I’ve been working exclusively with gum leaves for the past few years. I love everything about them- their shape, their smell, the amazing range of colours and textures I can get from them. But I’ve decided to spend time this year experimenting with other types of leaves to eco-print with. I’m curious about how well the method I described in my ebook will work with different leaves.
For this first experiment, I did a leaf walk around Hazelbrook, gathering from a wide range of native and introduced plants. I collected 2 leaves or small branches from each plant, so I could compare the difference between using them fresh and letting them soak for a while.
The leaves were placed on mordanted cotton, wrapped into bundles then boiled for about an hour. Some leaves would do better with lower temperatures, but I was processing eucalyptus bundles at the same time and they definitely need boiling to properly release their colour.

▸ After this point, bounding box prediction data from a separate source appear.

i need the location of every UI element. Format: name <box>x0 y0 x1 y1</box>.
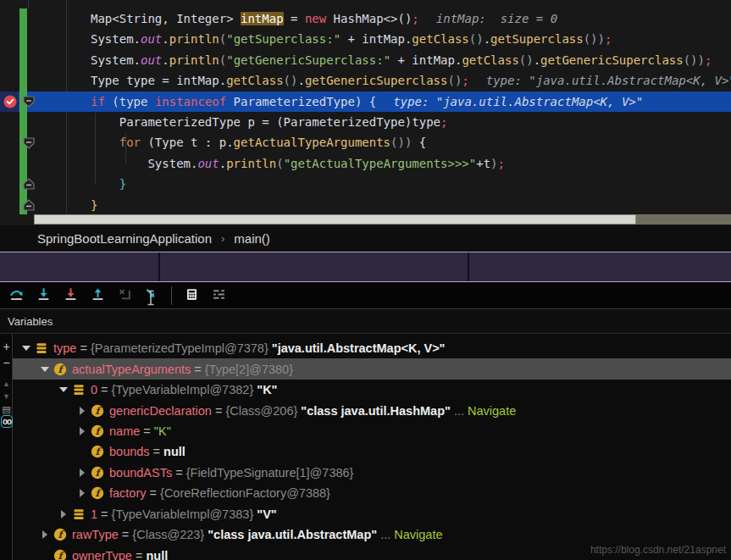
value-icon <box>35 341 48 355</box>
breakpoint-icon[interactable] <box>3 94 18 109</box>
code-token: ; <box>462 74 468 87</box>
code-token: { <box>412 136 426 149</box>
evaluate-expression-button[interactable] <box>180 285 203 307</box>
breadcrumb-class[interactable]: SpringBootLearningApplication <box>37 231 212 246</box>
code-line[interactable]: Type type = intMap.getClass().getGeneric… <box>91 70 731 91</box>
horizontal-scrollbar-thumb[interactable] <box>34 214 636 225</box>
code-token: + intMap. <box>341 32 412 46</box>
variable-row-factory[interactable]: ffactory = {CoreReflectionFactory@7388} <box>13 483 731 503</box>
variable-value: {TypeVariableImpl@7382} <box>112 383 258 396</box>
drop-frame-button[interactable] <box>113 285 136 307</box>
expand-arrow-icon[interactable] <box>58 510 69 518</box>
navigate-link[interactable]: Navigate <box>394 528 442 541</box>
code-line[interactable]: System.out.println("getGenericSuperclass… <box>91 50 712 70</box>
variable-value: = <box>191 363 205 376</box>
code-token: ; <box>498 157 505 170</box>
code-line[interactable]: for (Type t : p.getActualTypeArguments()… <box>91 132 426 152</box>
variable-value: {Class@223} <box>132 528 208 541</box>
variable-name: bounds <box>109 445 150 458</box>
variable-value: = <box>97 383 112 396</box>
move-down-button[interactable]: ▼ <box>0 389 13 403</box>
variable-name: name <box>109 424 140 438</box>
code-token: ; <box>412 12 418 25</box>
horizontal-scrollbar-track[interactable] <box>636 214 731 225</box>
step-into-button[interactable] <box>31 285 55 307</box>
variable-row-1[interactable]: 1 = {TypeVariableImpl@7383} "V" <box>13 504 731 524</box>
force-step-into-button[interactable] <box>58 285 82 307</box>
variable-name: boundASTs <box>109 466 172 480</box>
fold-region-end-icon[interactable] <box>23 199 35 211</box>
expand-arrow-icon[interactable] <box>39 530 50 539</box>
variable-value: = <box>76 341 91 355</box>
variable-row-type[interactable]: type = {ParameterizedTypeImpl@7378} "jav… <box>13 338 731 358</box>
code-line[interactable]: ParameterizedType p = (ParameterizedType… <box>91 112 447 132</box>
debug-step-toolbar <box>0 283 731 309</box>
variable-value: = <box>147 486 161 500</box>
code-token: getActualTypeArguments <box>234 136 390 149</box>
watch-values-button[interactable]: oo <box>1 415 13 428</box>
variable-value: = <box>140 424 154 438</box>
expand-arrow-icon[interactable] <box>76 407 87 415</box>
fold-region-end-icon[interactable] <box>23 178 35 190</box>
variable-value: "V" <box>257 507 276 521</box>
variable-value: = <box>150 445 164 458</box>
collapse-arrow-icon[interactable] <box>20 346 31 351</box>
code-token: = <box>284 12 305 25</box>
code-token: "getActualTypeArguments>>>" <box>284 157 477 170</box>
code-token: System. <box>91 53 141 67</box>
variable-row-rawType[interactable]: frawType = {Class@223} "class java.util.… <box>13 524 731 545</box>
code-line[interactable]: } <box>91 174 126 194</box>
code-token: ParameterizedType p = (ParameterizedType… <box>91 115 440 129</box>
variable-row-actualTypeArguments[interactable]: factualTypeArguments = {Type[2]@7380} <box>13 358 731 379</box>
code-token: (Type t : p. <box>141 136 234 149</box>
variable-row-0[interactable]: 0 = {TypeVariableImpl@7382} "K" <box>13 380 731 400</box>
calculator-icon <box>185 287 199 305</box>
fold-region-start-icon[interactable] <box>23 137 35 149</box>
variable-value: ... <box>451 404 468 418</box>
step-over-button[interactable] <box>4 285 28 307</box>
variable-name: genericDeclaration <box>109 404 212 418</box>
code-line[interactable]: Map<String, Integer> intMap = new HashMa… <box>91 8 557 29</box>
field-icon: f <box>91 424 104 438</box>
navigate-link[interactable]: Navigate <box>468 404 516 418</box>
strip-divider <box>468 252 469 281</box>
fold-region-start-icon[interactable] <box>23 96 35 108</box>
variable-name: type <box>53 341 76 355</box>
collapse-arrow-icon[interactable] <box>58 387 69 392</box>
variable-row-bounds[interactable]: fbounds = null <box>13 441 731 462</box>
expand-arrow-icon[interactable] <box>76 489 87 497</box>
remove-watch-button[interactable]: − <box>0 355 13 369</box>
run-to-cursor-button[interactable] <box>140 285 163 307</box>
expand-arrow-icon[interactable] <box>76 469 87 477</box>
code-line[interactable]: if (type instanceof ParameterizedType) {… <box>91 91 643 112</box>
code-token: ( <box>219 53 226 67</box>
variable-value: null <box>146 549 168 560</box>
code-line[interactable]: } <box>91 195 97 215</box>
breadcrumb-method[interactable]: main() <box>234 231 270 246</box>
code-editor[interactable]: Map<String, Integer> intMap = new HashMa… <box>0 0 731 225</box>
variable-value: "class java.util.AbstractMap" <box>208 528 377 541</box>
variable-value: {TypeVariableImpl@7383} <box>112 507 258 521</box>
variable-row-name[interactable]: fname = "K" <box>13 421 731 441</box>
code-token: + intMap. <box>390 53 462 67</box>
code-line[interactable]: System.out.println("getSuperclass:" + in… <box>91 29 612 49</box>
variable-row-genericDeclaration[interactable]: fgenericDeclaration = {Class@206} "class… <box>13 400 731 420</box>
code-line[interactable]: System.out.println("getActualTypeArgumen… <box>91 153 505 174</box>
variable-row-boundASTs[interactable]: fboundASTs = {FieldTypeSignature[1]@7386… <box>13 463 731 483</box>
chevron-right-icon: › <box>221 232 224 245</box>
add-watch-button[interactable]: + <box>0 339 13 353</box>
step-into-icon <box>36 287 51 305</box>
step-out-button[interactable] <box>86 285 109 307</box>
field-icon: f <box>91 404 104 418</box>
field-icon: f <box>91 445 104 458</box>
ide-debugger-window: Map<String, Integer> intMap = new HashMa… <box>0 0 731 560</box>
code-token: () <box>447 74 462 87</box>
expand-arrow-icon[interactable] <box>76 427 87 435</box>
code-token: getClass <box>462 53 518 67</box>
collapse-arrow-icon[interactable] <box>39 367 50 372</box>
variable-value: {ParameterizedTypeImpl@7378} <box>91 341 272 355</box>
code-token: "getSuperclass:" <box>226 32 341 46</box>
code-token: "getGenericSuperclass:" <box>226 53 390 67</box>
variable-name: ownerType <box>72 549 132 560</box>
view-options-button[interactable] <box>207 285 230 307</box>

The bundle I did with fresh leaves had a few promising prints, especially the dark blue maple leaves at the top, and some quite nicely outlined grevillea leaves (at least I think that’s what they are, I didn’t take notes as I gathered!). Overall, many of the leaves produced indistinct prints and bled out a lot of colour which turned the fabric quite dark.
I let the extra leaves I had gathered soak in water for a month before repeating this experiment. I got many more clear leaf prints this time. Some of the colours were quite incredible when I first unwrapped the bundle. The two ferns were almost light aqua, a colour that I haven’t seen in an eco-print before. All the colours have dulled a bit since unwrapping. Next time I might try leaving the bundles for at least a few days before unwrapping, to let the colours develop further.
The top left print is from acacia leaves, either black wattle or similar. The bottom right print is a grevillea leaf, and the others I’m not sure about.
Along with more maple leaves, I was delighted to get this clear fern print. I’m excited to try more things with different fern varieties as they have such distinctive shapes. I have a selection of local fern leaves currently soaking, ready for future experiments.